First Quarter 2017 Financial Results

The following summarizes Merrimack’s financial results for the three months ended March 31, 2017:

In connection with the completion of the sale of ONIVYDE and Merrimack’s generic version of doxorubicin hydrochloride liposome injection to Ipsen on April 3, 2017, the commercial business has been recorded in the financial statement within discontinued operations;
Research and development expenses were $21.6 million for the three months ended March 31, 2017, compared to $28.0 million for the three months ended March 31, 2016, a decrease of $6.4 million, or 23%. This decrease was primarily attributable to the transition to the refocused clinical and preclinical pipeline;
General and administrative expenses were $5.6 million for the three months ended March 31, 2017, compared to $6.5 million for the three months ended March 31, 2016, a decrease of $0.9 million, or 14%. This decrease was primarily attributable to lower headcount related to the restructuring activities that occurred in the fourth quarter of 2016; and
Net loss attributable to Merrimack for the three months ended March 31, 2017, was $29.7 million, or $0.23 per share, compared to a net loss attributable to Merrimack of $38.5 million, or $0.33 per share, for the three months ended March 31, 2016.
FY 2017 Updated Financial Outlook

On April 3, 2017, Merrimack received a $575.0 million upfront cash payment from Ipsen.
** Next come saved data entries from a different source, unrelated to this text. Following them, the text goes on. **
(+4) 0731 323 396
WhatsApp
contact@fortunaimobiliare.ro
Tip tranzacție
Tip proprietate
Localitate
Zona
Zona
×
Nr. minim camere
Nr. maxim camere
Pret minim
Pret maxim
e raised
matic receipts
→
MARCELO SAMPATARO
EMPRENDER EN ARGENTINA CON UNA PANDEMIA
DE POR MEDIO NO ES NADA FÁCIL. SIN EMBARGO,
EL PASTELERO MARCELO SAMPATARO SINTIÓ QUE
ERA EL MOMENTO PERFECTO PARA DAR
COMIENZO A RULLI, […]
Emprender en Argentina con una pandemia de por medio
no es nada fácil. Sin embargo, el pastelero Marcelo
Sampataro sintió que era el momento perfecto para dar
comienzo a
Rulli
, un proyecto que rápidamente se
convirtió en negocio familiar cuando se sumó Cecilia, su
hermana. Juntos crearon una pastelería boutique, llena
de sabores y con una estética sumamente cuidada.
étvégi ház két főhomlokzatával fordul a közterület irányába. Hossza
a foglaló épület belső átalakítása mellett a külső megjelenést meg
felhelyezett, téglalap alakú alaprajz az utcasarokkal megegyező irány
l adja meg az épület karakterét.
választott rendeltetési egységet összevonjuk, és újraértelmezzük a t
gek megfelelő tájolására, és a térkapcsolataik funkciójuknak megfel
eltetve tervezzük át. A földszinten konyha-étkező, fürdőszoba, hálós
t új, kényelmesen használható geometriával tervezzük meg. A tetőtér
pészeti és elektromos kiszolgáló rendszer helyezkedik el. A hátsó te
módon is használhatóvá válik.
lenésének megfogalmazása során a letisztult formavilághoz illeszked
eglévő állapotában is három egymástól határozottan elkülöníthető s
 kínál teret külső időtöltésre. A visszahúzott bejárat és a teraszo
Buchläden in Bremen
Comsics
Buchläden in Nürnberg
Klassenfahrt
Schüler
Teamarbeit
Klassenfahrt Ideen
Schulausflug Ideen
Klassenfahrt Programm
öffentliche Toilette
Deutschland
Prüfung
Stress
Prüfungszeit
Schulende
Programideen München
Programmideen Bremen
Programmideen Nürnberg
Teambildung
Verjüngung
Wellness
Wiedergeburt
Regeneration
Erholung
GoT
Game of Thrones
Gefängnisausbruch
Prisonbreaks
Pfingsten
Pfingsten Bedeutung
Merrimack used these proceeds to redeem the $175 million in outstanding Senior Secured Notes due in 2022, plus approximately $20 million of costs associated with the redemption. Merrimack has also declared a special cash dividend of $140.0 million to stockholders that is payable on May 26, 2017. Merrimack has also invested $125.0 million in the further development of its streamlined oncology pipeline. If certain milestones are met pursuant to its previous license and collaboration agreement with Shire, Merrimack expects to receive up to an aggregate of $33.0 million in net milestone payments within its cash runway. Merrimack believes that at its currently forecasted spending rates, its financial resources existing immediately following the completion of the asset sale, together with the net milestone payments it expects to receive from Shire, will be sufficient to fund its operations into the second half of 2019.
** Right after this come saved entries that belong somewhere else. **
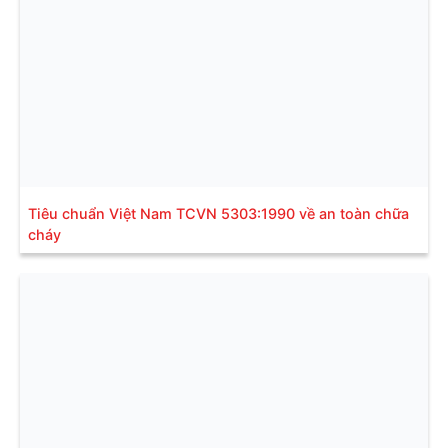
Tiêu chuẩn Việt Nam TCVN 5303:1990 về an toàn chữa
cháy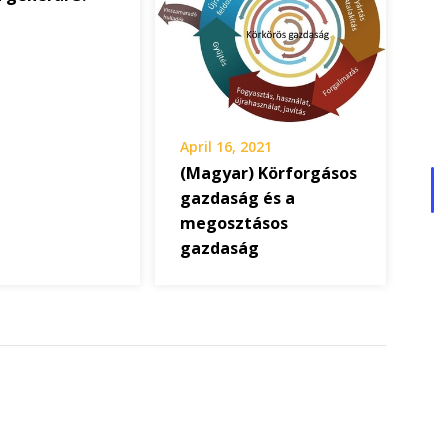
April 16, 2021
(Magyar) Körforgásos
gazdaság és a
megosztásos
gazdaság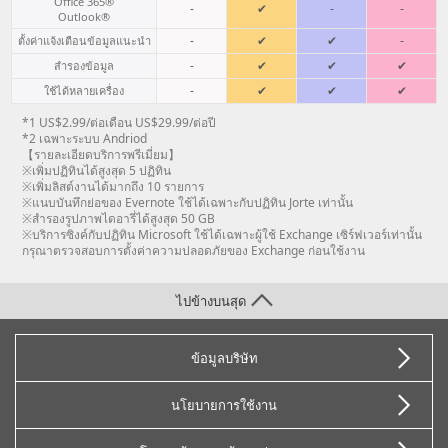
Office 365®
-
✔
-
-
Outlook®
-
✔
✔
-
ตั้งค่าแจ้งเตือนข้อมูลแนะนำ
-
✔
✔
✔
สำรองข้อมูล
-
✔
✔
✔
ใช้ได้หลายเครื่อง
*1 US$2.99/ต่อเดือน US$29.99/ต่อปี
*2 เฉพาะระบบ Andriod
【รายละเอียดบริการพรีเมี่ยม】
※เพิ่มปฏิทินได้สูงสุด 5 ปฏิทิน
※เพิ่มลิสต์งานได้มากถึง 10 รายการ
※แนบบันทึกย่อของ Evernote ใช้ได้เฉพาะกับปฏิทิน Jorte เท่านั้น
※สำรองรูปภาพไดอารี่ได้สูงสุด 50 GB
※บริการซิงค์กับปฏิทิน Microsoft ใช้ได้เฉพาะผู้ใช้ Exchange เซิร์ฟเวอร์เท่านั้น
กรุณาตรวจสอบการตั้งค่าความปลอดภัยของ Exchange ก่อนใช้งาน
ไปข้างบนสุด
ข้อมูลบริษัท
นโยบายการใช้งาน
Special Cash Dividend to Stockholders

The special cash dividend of $140 million that is payable on May 26, 2017 will be paid in U.S. dollars. Merrimack expects that the distribution will be treated as paid out of its current earnings and profits, and thus would be taxable as a dividend for U.S. federal income tax purposes. Stockholders should consult their own tax advisors concerning the U.S. federal income tax consequences of the special cash dividend to them, in light of their particular circumstances, and any consequences arising under the laws of any state, local or foreign taxing jurisdiction.